Southwest Airlines is facing a $12-million fine after air safety regulators said the airline didn't comply with maintenance regulations on its Boeing 737 jetliner fleet.
The Federal Aviation Administration is proposing the civil penalty against Southwest. It would be the second-largest fine in FAA history.
Since 2006, the agency said in a statement, the airline and its contractor, Aviation Technical Services based in Everett, Wash., have broken rules related to maintenance work while conducting an “extreme makeover” on the aluminum skins of some planes. Two of the planes with known maintenance problems were used for more than 20 passenger flights before the issues were fixed, the agency said.
The agency says that Southwest and its contractor were doing the work on the fuselage skins of 44 airplanes to prevent them from cracking. The FAA said the violations were that:
- Workers applied sealant underneath new skin panels, but then didn’t install all of its fasteners in time for the sealant to be effective, the agency said in a statement. This could cause gaps between the skin and the plane surface, eventually leading to possible corrosion, the FAA said.

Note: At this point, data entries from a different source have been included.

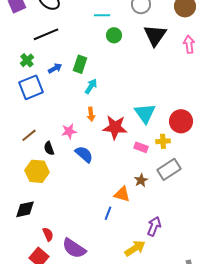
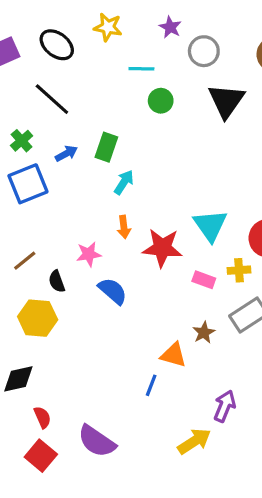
black line: (46, 34) -> (52, 99), turned 65
red semicircle: (48, 234) -> (42, 417), moved

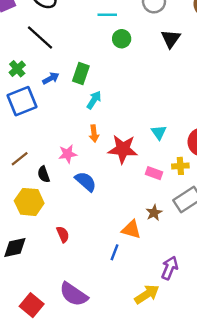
black triangle: (226, 101) -> (171, 39), size x0.7
cyan triangle: (210, 225) -> (159, 132), size x0.6
red semicircle: (42, 417) -> (63, 234), moved

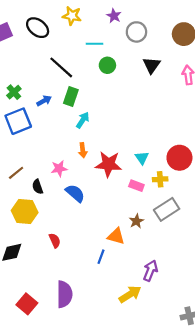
black line: (40, 38) -> (61, 67), moved
cyan triangle: (159, 132) -> (142, 158), moved
purple semicircle: (74, 294) -> (64, 294), turned -124

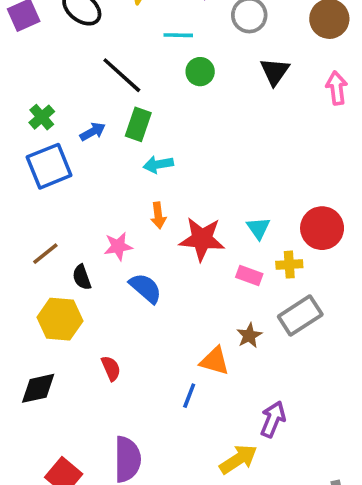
cyan arrow: (83, 120) -> (158, 164), turned -133

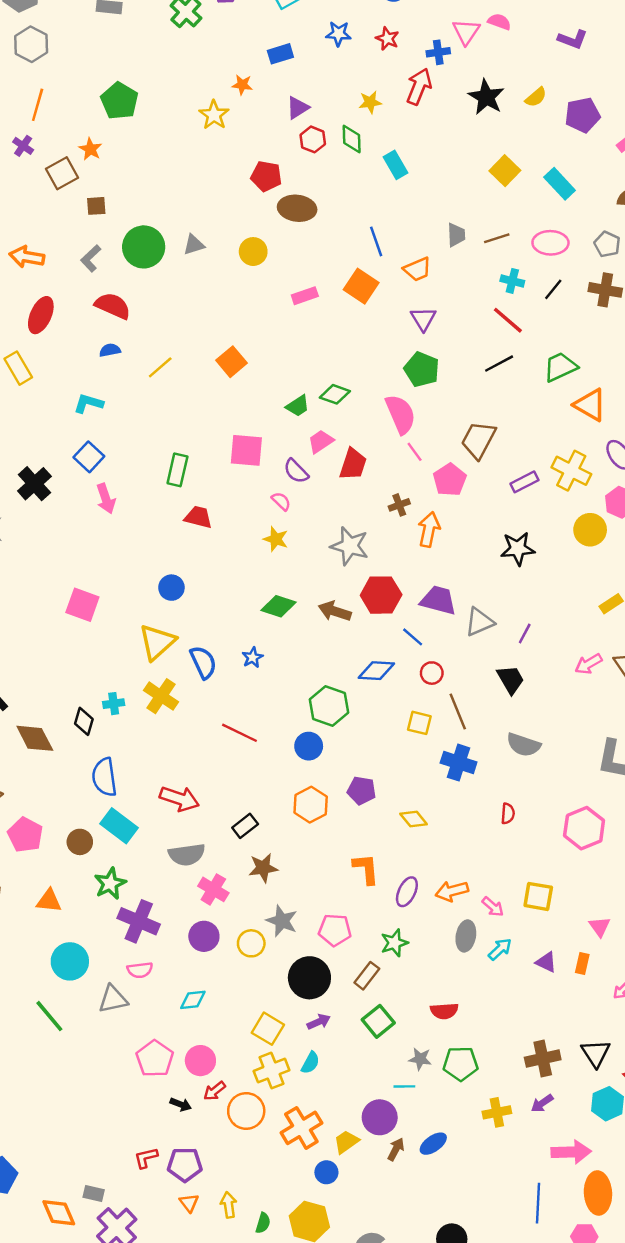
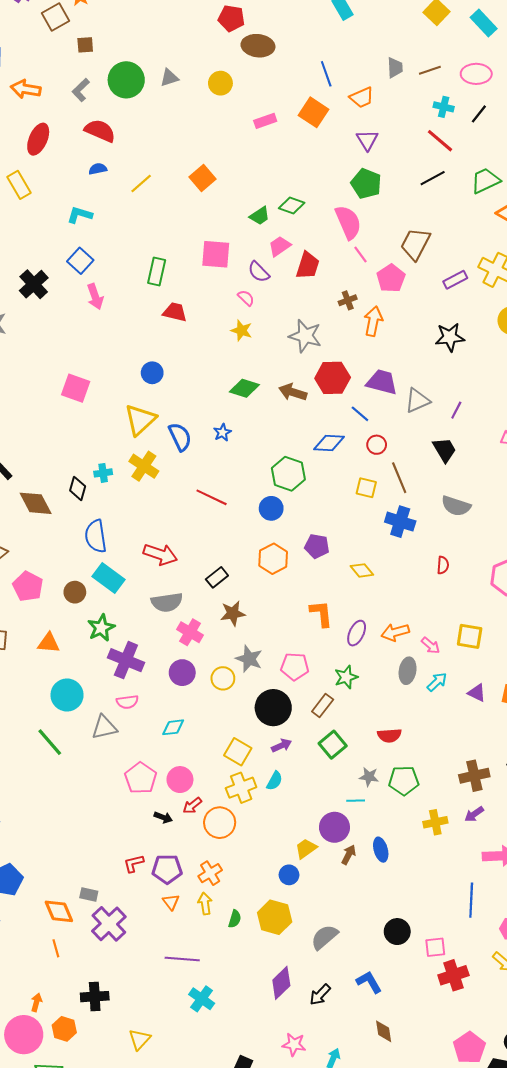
orange cross: (301, 1128) -> (210, 873), moved, size x0.7
blue ellipse: (433, 1144) -> (381, 850), turned -70

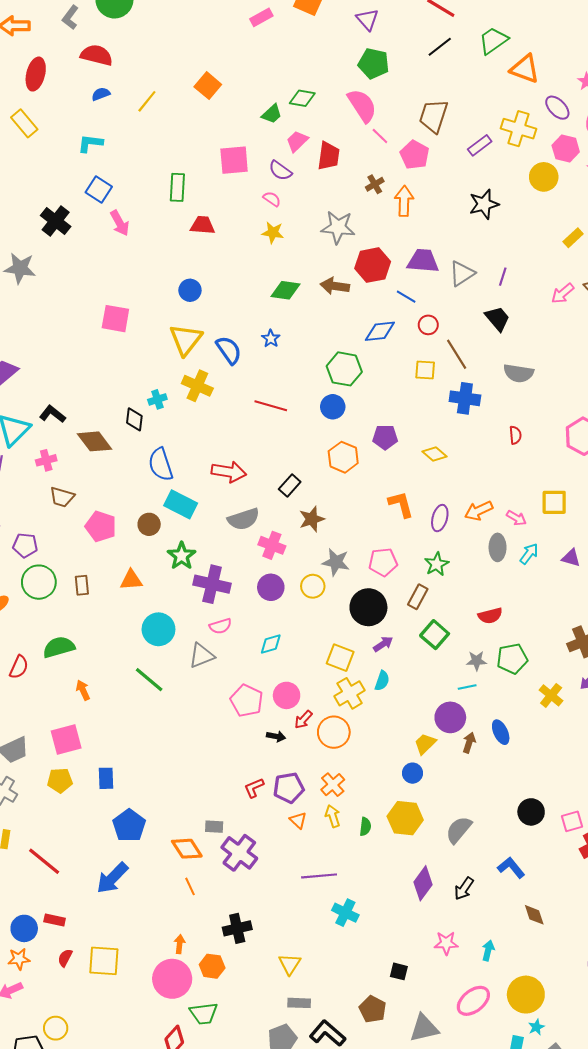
yellow cross: (435, 822) -> (551, 695), turned -30

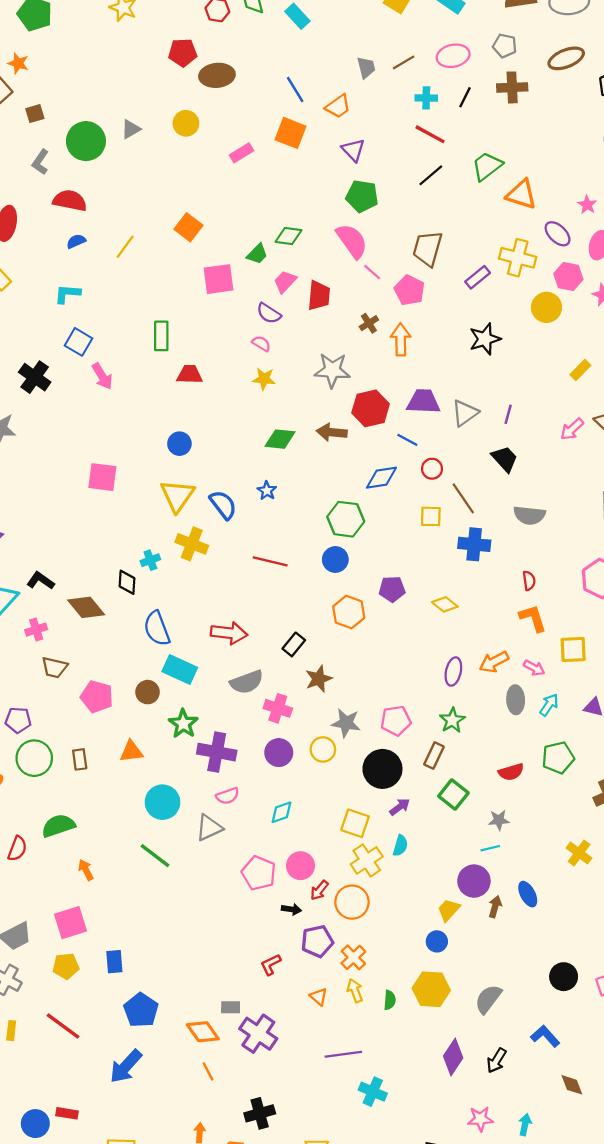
pink square: (234, 160) -> (218, 279), moved
orange L-shape: (401, 504) -> (533, 618), moved
green pentagon: (512, 659) -> (558, 758), moved
purple pentagon: (289, 788) -> (317, 941), moved
red line: (44, 861) -> (63, 1026), moved

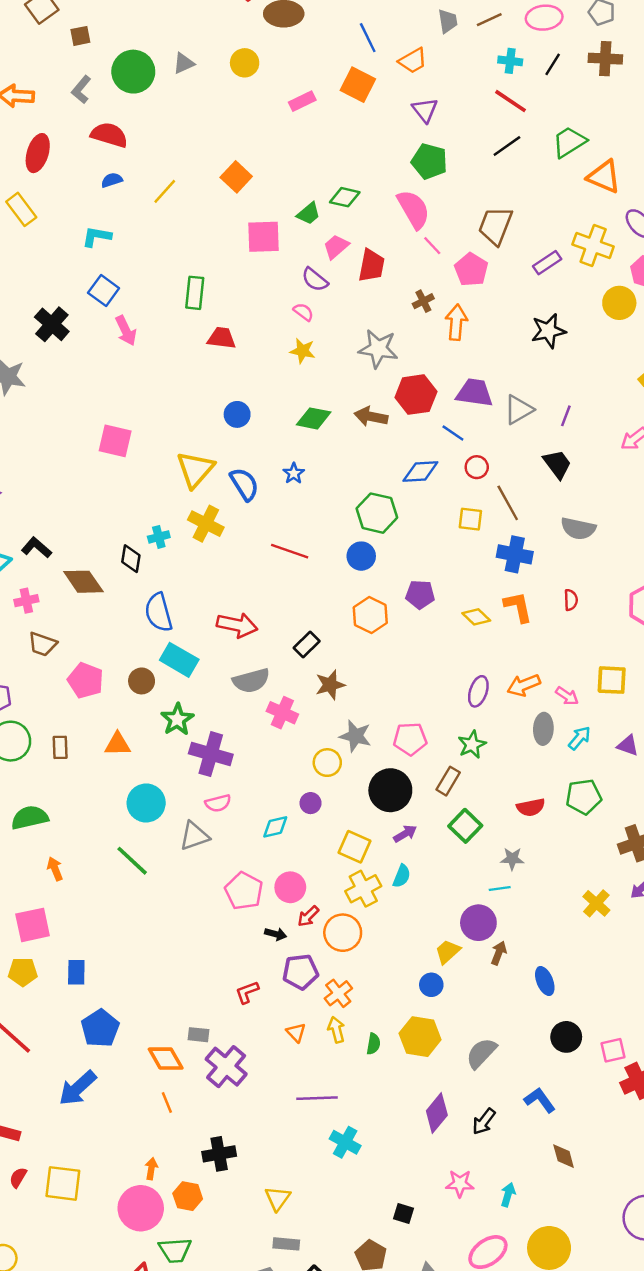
blue circle: (179, 444) -> (237, 414), moved
orange L-shape: (533, 618) -> (518, 607), moved
purple circle: (279, 753) -> (311, 803), moved, size x0.7
blue ellipse: (528, 894) -> (545, 981), moved

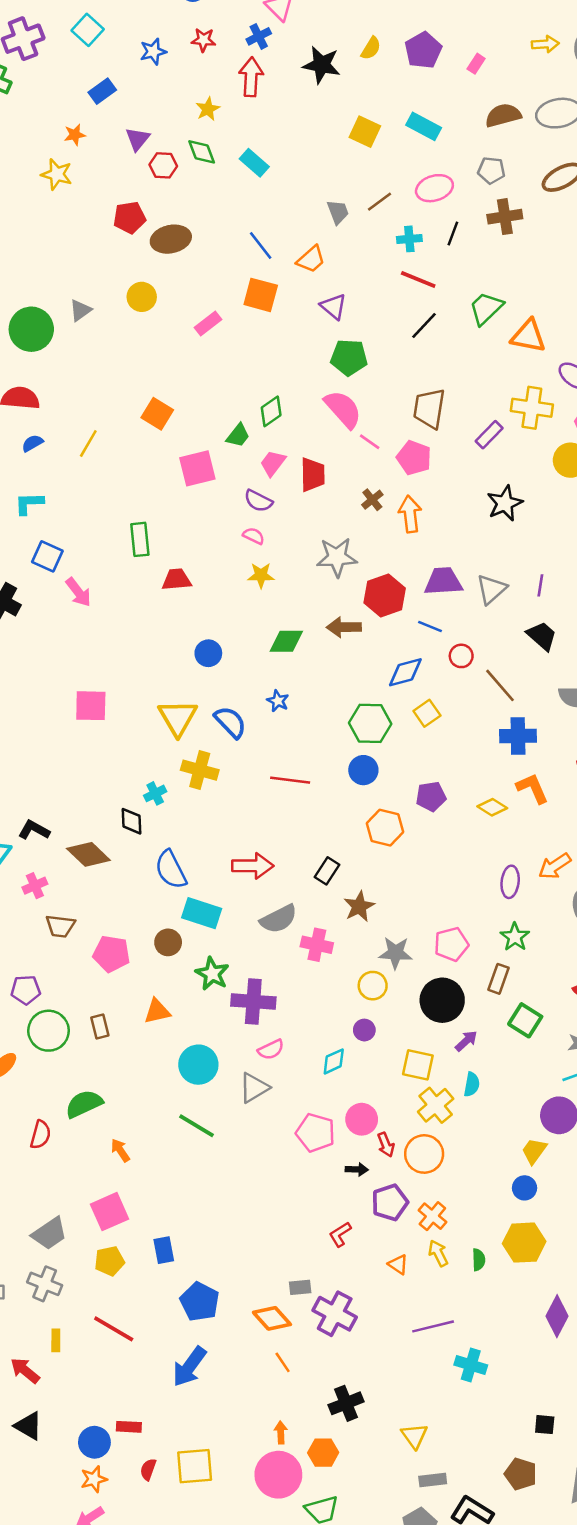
green diamond: (345, 197) -> (271, 411), turned -36
yellow square: (470, 519) -> (427, 713), moved, turned -30
red arrow: (308, 916) -> (386, 1145), turned -55

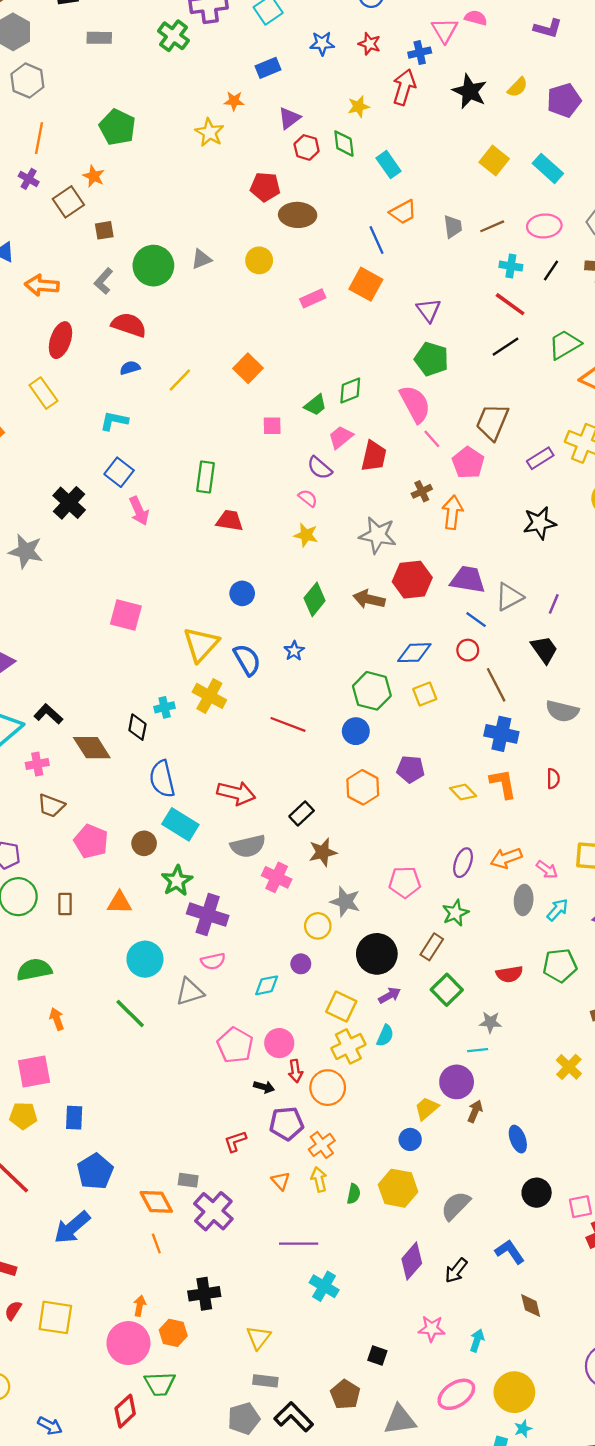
orange trapezoid: (311, 259) -> (403, 212), moved
pink square: (197, 468) -> (272, 426), size x0.6
blue line: (430, 627) -> (476, 620), moved
green diamond: (286, 641) -> (315, 599), turned -64
pink pentagon: (451, 944) -> (405, 882), moved

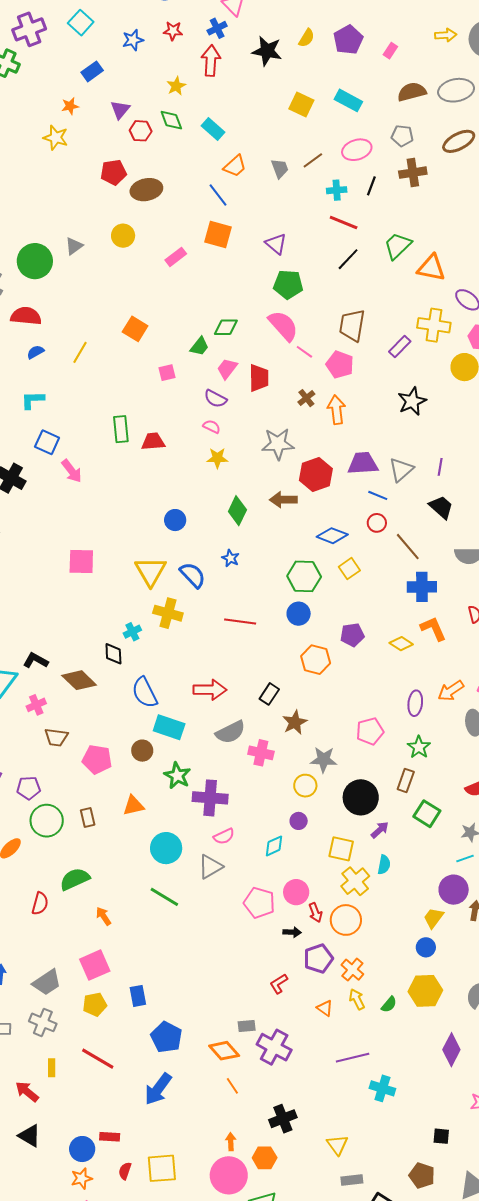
green diamond: (350, 391) -> (226, 327), turned 35
red trapezoid: (230, 521) -> (153, 441), moved
blue diamond: (414, 653) -> (332, 536), turned 36
green semicircle: (354, 1194) -> (389, 1004), turned 42

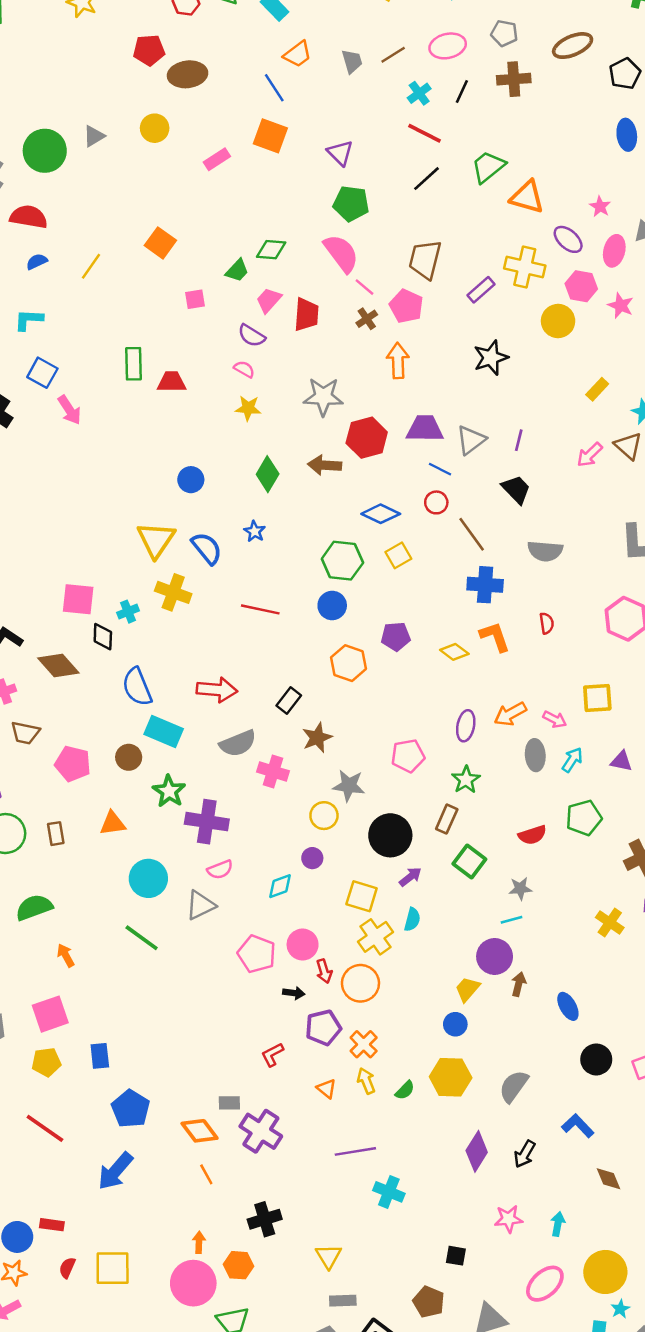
cyan cross: (337, 190) -> (419, 93), turned -36
brown cross: (306, 398) -> (367, 319), moved
pink square: (81, 562) -> (78, 599), moved

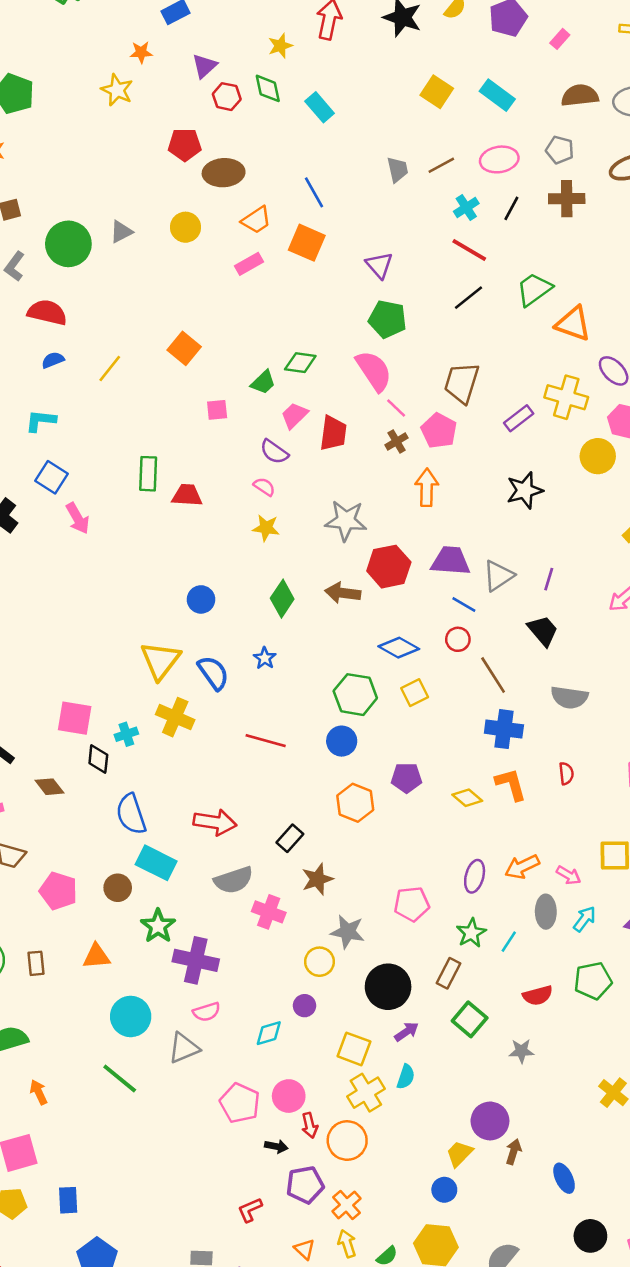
orange trapezoid: (298, 54) -> (256, 220), moved
brown diamond: (58, 666) -> (50, 787), size x0.7
cyan line: (512, 920) -> (509, 942), moved, turned -45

- Contractors didn’t properly place the planes on jacks or stabilize them while work was being done, leaving the frame vulnerable to shifts that could lead to problems later.
- On the two planes used for 20 flights, Southwest had failed to comply with an FAA directive requiring the airline to install equipment to address lightning strikes on some components.
“Safety is a top priority, and that means holding airlines responsible for the repairs their contractors undertake,” said U.S. Transportation Secretary Anthony Foxx. “Everyone has a role to play and a responsibility to ensure the safety of our transportation system.”
In a statement, Southwest Airlines said the agency’s letter includes repair issues “that were addressed several years ago.”
“Having fully resolved the repair issues some time ago, none of the items raised in the FAA letter affect aircraft currently being operated,” the airline said. “Safety is paramount and we always strive for full compliance with established and approved processes and procedures.”
The airline says it’s committed to “enhancing” internal procedures and oversight of repair vendors. The company said it would respond to the FAA’s allegations.
It has 30 days to respond to the proposed penalty.